# [WHAT IS EXPECTED]
Comb through the entries for "dira" and pull out each line that holds it.

Stored data entries:

+++++

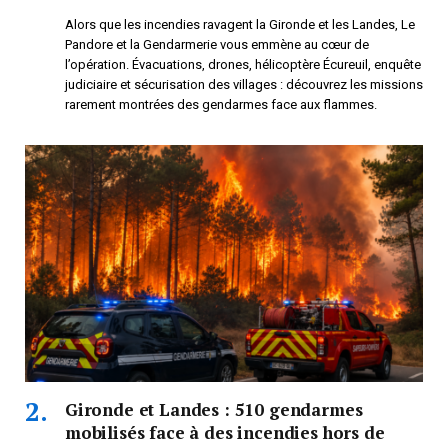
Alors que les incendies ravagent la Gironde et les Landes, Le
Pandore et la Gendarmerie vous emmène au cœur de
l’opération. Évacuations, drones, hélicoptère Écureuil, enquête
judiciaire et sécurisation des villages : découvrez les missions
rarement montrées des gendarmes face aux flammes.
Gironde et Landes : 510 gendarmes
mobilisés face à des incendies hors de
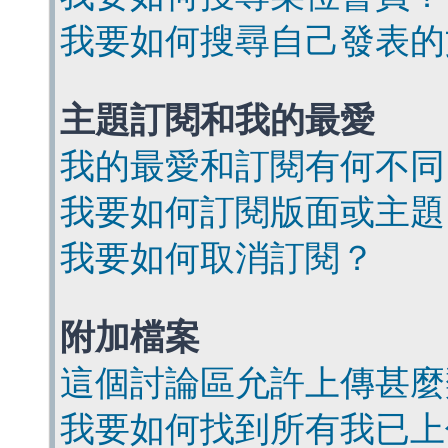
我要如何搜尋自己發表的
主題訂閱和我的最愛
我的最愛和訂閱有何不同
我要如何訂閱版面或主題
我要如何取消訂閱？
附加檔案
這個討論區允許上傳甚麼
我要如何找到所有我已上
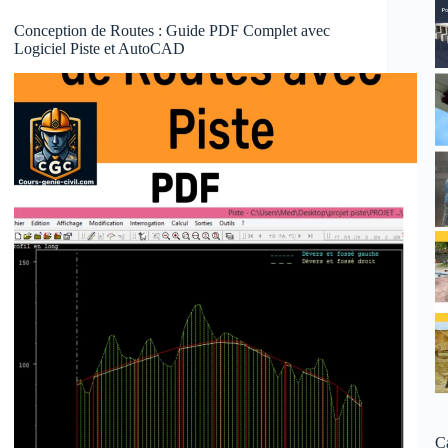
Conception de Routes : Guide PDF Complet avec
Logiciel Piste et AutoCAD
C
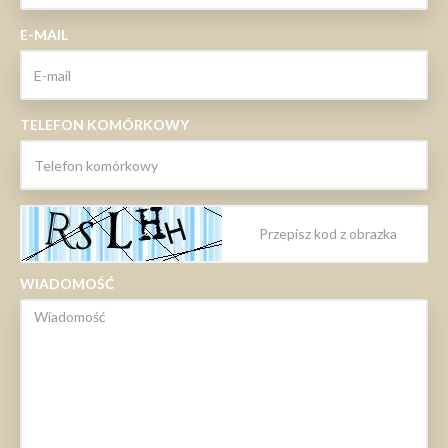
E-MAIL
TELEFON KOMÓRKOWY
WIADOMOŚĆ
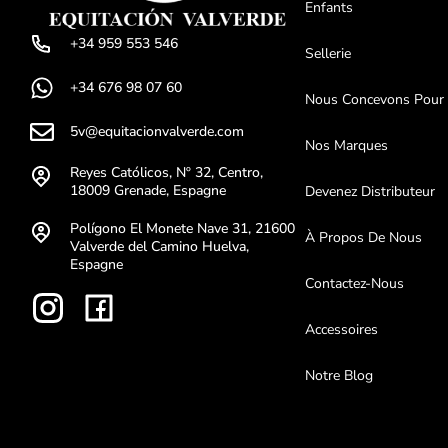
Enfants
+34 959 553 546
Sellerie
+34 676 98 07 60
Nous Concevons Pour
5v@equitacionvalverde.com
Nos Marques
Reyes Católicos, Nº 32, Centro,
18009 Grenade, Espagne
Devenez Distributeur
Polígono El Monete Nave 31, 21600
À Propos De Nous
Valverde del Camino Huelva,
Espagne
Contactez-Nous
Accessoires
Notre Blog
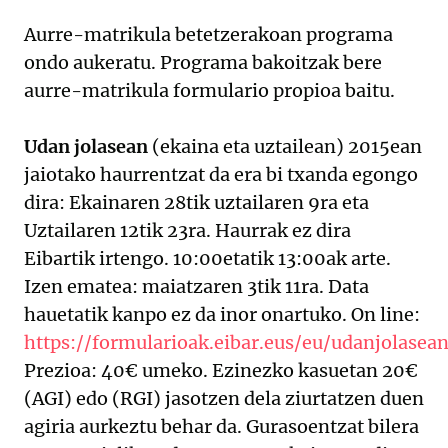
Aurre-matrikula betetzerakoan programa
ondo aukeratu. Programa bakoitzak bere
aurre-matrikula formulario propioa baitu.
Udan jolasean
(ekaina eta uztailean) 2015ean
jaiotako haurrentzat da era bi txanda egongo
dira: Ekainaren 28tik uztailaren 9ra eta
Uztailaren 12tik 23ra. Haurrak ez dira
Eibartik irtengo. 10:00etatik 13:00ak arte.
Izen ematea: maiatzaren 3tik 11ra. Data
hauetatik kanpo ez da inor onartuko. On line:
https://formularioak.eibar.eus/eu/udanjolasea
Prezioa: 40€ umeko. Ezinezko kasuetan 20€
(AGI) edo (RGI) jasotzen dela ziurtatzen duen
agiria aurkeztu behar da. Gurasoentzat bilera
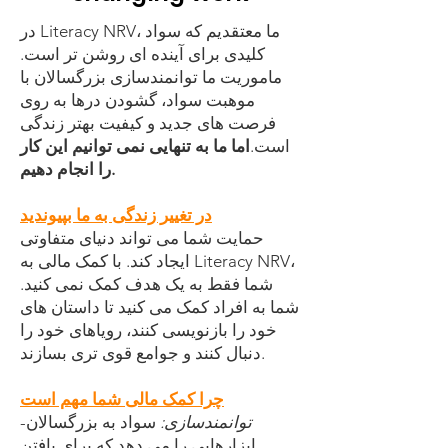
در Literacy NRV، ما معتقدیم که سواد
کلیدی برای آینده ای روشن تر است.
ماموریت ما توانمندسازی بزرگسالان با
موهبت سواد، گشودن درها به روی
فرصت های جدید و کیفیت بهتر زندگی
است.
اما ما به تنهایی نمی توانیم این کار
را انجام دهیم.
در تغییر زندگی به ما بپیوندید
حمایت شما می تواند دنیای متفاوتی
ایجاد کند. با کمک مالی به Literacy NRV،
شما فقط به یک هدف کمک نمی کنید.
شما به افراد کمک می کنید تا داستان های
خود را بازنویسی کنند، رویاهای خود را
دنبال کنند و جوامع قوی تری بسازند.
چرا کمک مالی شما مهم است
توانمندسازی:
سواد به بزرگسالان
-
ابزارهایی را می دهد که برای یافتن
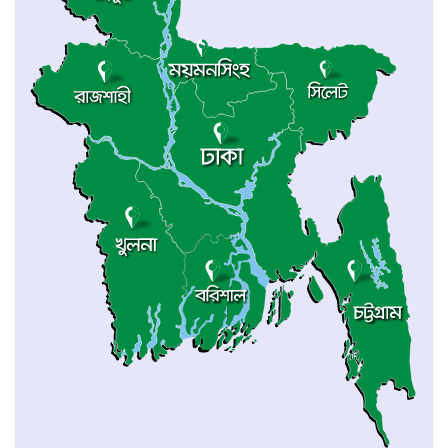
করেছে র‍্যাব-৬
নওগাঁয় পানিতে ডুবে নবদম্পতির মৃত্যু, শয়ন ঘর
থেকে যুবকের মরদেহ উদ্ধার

+++++

# [SOLUTION TO THIS TASK]
dira: Ekainaren 28tik uztailaren 9ra eta
Uztailaren 12tik 23ra. Haurrak ez dira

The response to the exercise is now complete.